# Things that Make You Go Huh??



## Ankit Dabda (Feb 24, 2009)

The condition of some of the roads of my city when i am driing my bike on them.


----------



## Nightriser (Nov 8, 2008)

Japanese ice cream flavors. 101 Frightening Ice Cream Flavors From Around The World : Who Sucks
Seriously, wtf?


----------



## jade (Mar 2, 2009)

Quantum physics and people attempting to explain it to me is a gigantic insomnia-inducing "huh?!" ; ;
*Large diet carbonated beverages.
*Stock photos that have fake diversity in it or overly smiling and cheerful people.. XD


----------



## chu (Mar 2, 2009)

the library categorizing system. it's just messed up:crying:,
and random popculture references


----------



## Shai Gar (Jan 4, 2009)

DOn't worry chu. I'm working on revolutionising the library classification system.


----------



## chu (Mar 2, 2009)

if i hear your new system is ordered by date published for sadistic value.....
:crying:


----------



## Bella (Feb 5, 2009)

Mr. Icke? Have we been watching too many conspiracy theory vids on Youtube lately?
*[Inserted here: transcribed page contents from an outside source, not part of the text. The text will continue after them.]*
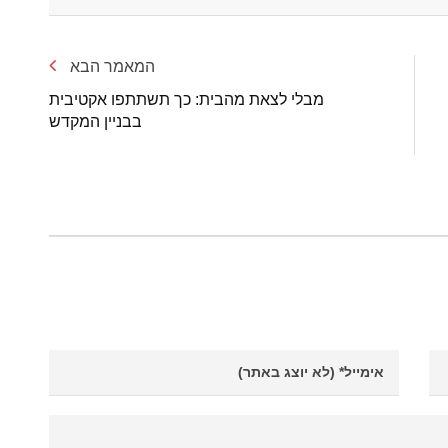
המאמר הבא
מבלי לצאת מהבית: כך תשתתפו אקטיבית
בבניין המקדש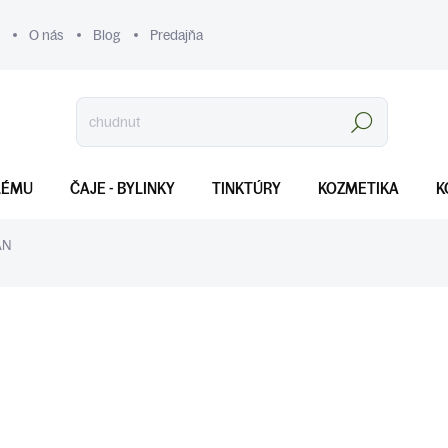
O nás
Blog
Predajňa
Hľadať
LÉMU
ČAJE - BYLINKY
TINKTÚRY
KOZMETIKA
K
ÁN
€2
Jednotková
SKLADOM
(>5 KS)
cena:
MOŽNOSTI DORUČENIA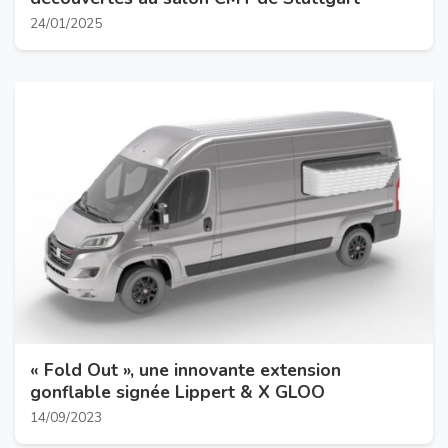
24/01/2025
« Fold Out », une innovante extension
gonflable signée Lippert & X GLOO
14/09/2023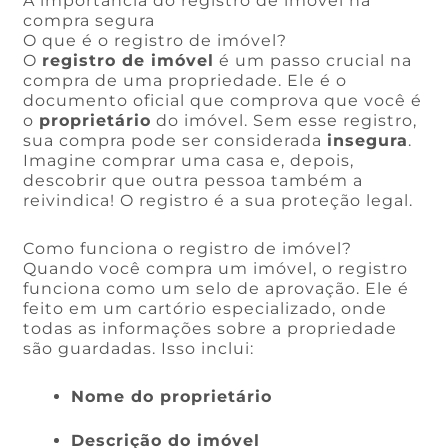
A importância do registro de imóvel na
compra segura
O que é o registro de imóvel?
O
registro de imóvel
é um passo crucial na
compra de uma propriedade. Ele é o
documento oficial que comprova que você é
o
proprietário
do imóvel. Sem esse registro,
sua compra pode ser considerada
insegura
.
Imagine comprar uma casa e, depois,
descobrir que outra pessoa também a
reivindica! O registro é a sua proteção legal.
Como funciona o registro de imóvel?
Quando você compra um imóvel, o registro
funciona como um selo de aprovação. Ele é
feito em um cartório especializado, onde
todas as informações sobre a propriedade
são guardadas. Isso inclui:
Nome do proprietário
Descrição do imóvel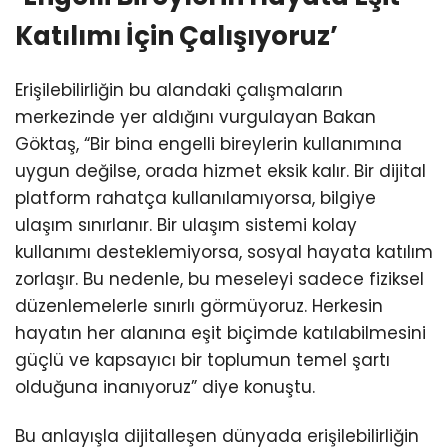
Katılımı İçin Çalışıyoruz’
Erişilebilirliğin bu alandaki çalışmaların
merkezinde yer aldığını vurgulayan Bakan
Göktaş, “Bir bina engelli bireylerin kullanımına
uygun değilse, orada hizmet eksik kalır. Bir dijital
platform rahatça kullanılamıyorsa, bilgiye
ulaşım sınırlanır. Bir ulaşım sistemi kolay
kullanımı desteklemiyorsa, sosyal hayata katılım
zorlaşır. Bu nedenle, bu meseleyi sadece fiziksel
düzenlemelerle sınırlı görmüyoruz. Herkesin
hayatın her alanına eşit biçimde katılabilmesini
güçlü ve kapsayıcı bir toplumun temel şartı
olduğuna inanıyoruz” diye konuştu.
Bu anlayışla dijitalleşen dünyada erişilebilirliğin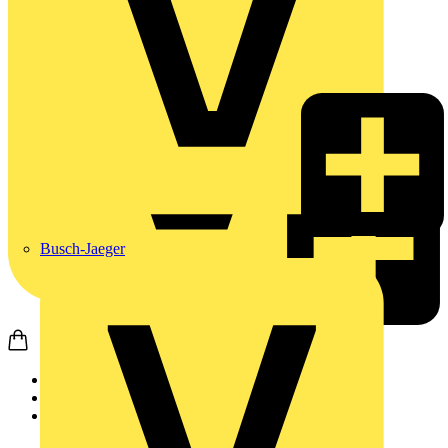
Busch-Jaeger
Startseite
Produkte
Wago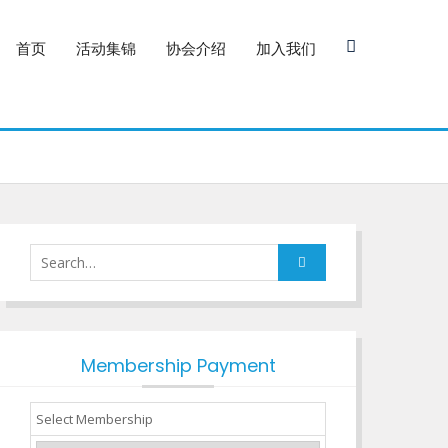
首页
活动集锦
协会介绍
加入我们
Search
for:
Membership Payment
Select Membership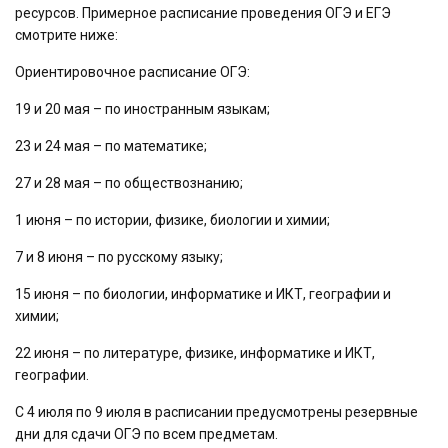
ресурсов. Примерное расписание проведения ОГЭ и ЕГЭ
смотрите ниже:
Ориентировочное расписание ОГЭ:
19 и 20 мая – по иностранным языкам;
23 и 24 мая – по математике;
27 и 28 мая – по обществознанию;
1 июня – по истории, физике, биологии и химии;
7 и 8 июня – по русскому языку;
15 июня – по биологии, информатике и ИКТ, географии и
химии;
22 июня – по литературе, физике, информатике и ИКТ,
географии.
С 4 июля по 9 июля в расписании предусмотрены резервные
дни для сдачи ОГЭ по всем предметам.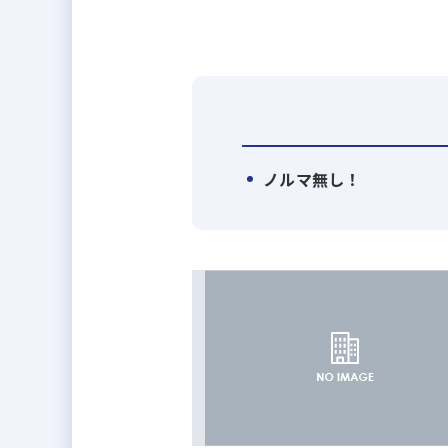
・土地建物
・営業
・社会人マナー
定期的に上司との面談があるため
不安な事や悩んでいることも相談
ノルマ無し！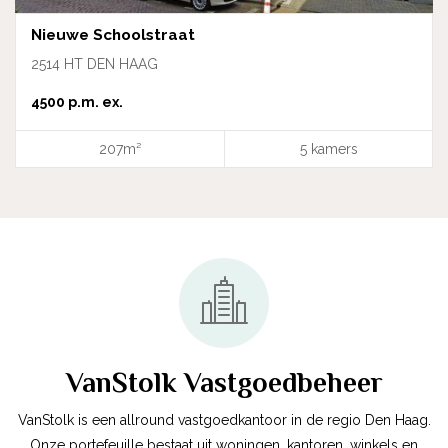
Nieuwe Schoolstraat
2514 HT DEN HAAG
4500 p.m. ex.
207m²
5 kamers
VanStolk Vastgoedbeheer
VanStolk is een allround vastgoedkantoor in de regio Den Haag.
Onze portefeuille bestaat uit woningen, kantoren, winkels en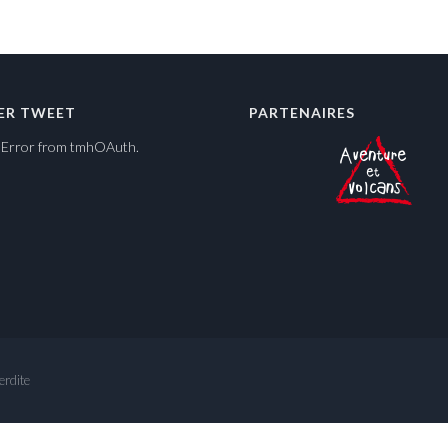
ER TWEET
PARTENAIRES
y Error from tmhOAuth.
erdite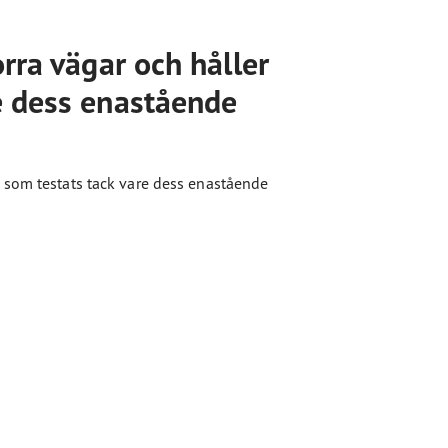
rra vägar och håller
e dess enastående
 som testats tack vare dess enastående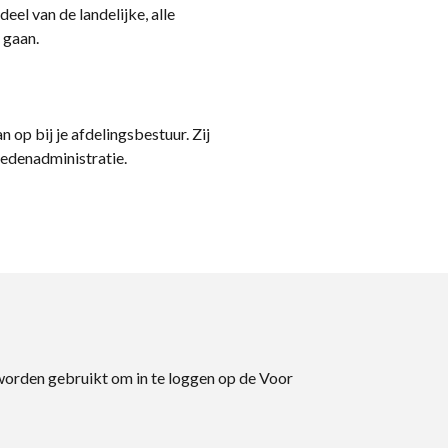
eel van de landelijke, alle
 gaan.
n op bij je afdelingsbestuur. Zij
ledenadministratie.
 worden gebruikt om in te loggen op de Voor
I find sociological explanations more valid. lol





 "He bite me in my vagina.." This seriously is scripted.


----------



## εmptε (Nov 20, 2008)

chu said:


> if i hear your new system is ordered by date published for sadistic value.....
> :crying:


*I'm working on making the library a digital vending machine.*


----------



## arikins (Apr 13, 2009)

All the dating rules you have to follow like waiting till the right time to tell someone you like them its loik i am pretty sure they like me so why not? rawr..
Thank Gawd fur good friends who teach you how not to scare the humans :crazy:


----------



## Sugarfix (Apr 16, 2009)

People who didn't learn to cook beyond toast & Kraft Dinner , could be because I am slightly food obsessed.


----------



## MilkyWay132 (Jul 15, 2010)

Math definitely makes me go "Huh?" at times. Sometimes it's just plain confusing! Another thing that makes me go "Huh?" is sensibility. I don't see the appeal of it. Another thing that makes me go "Huh?" is hypocrisy. I don't understand how someone could have high standards for others and not live up to those standards themselves.


----------



## vel (May 17, 2010)

something like this will definitely make me go huh










i mean, huh???


----------



## Essay (Oct 13, 2009)

Nothing! I'm Canadian. I say "eh??"! :tongue:


----------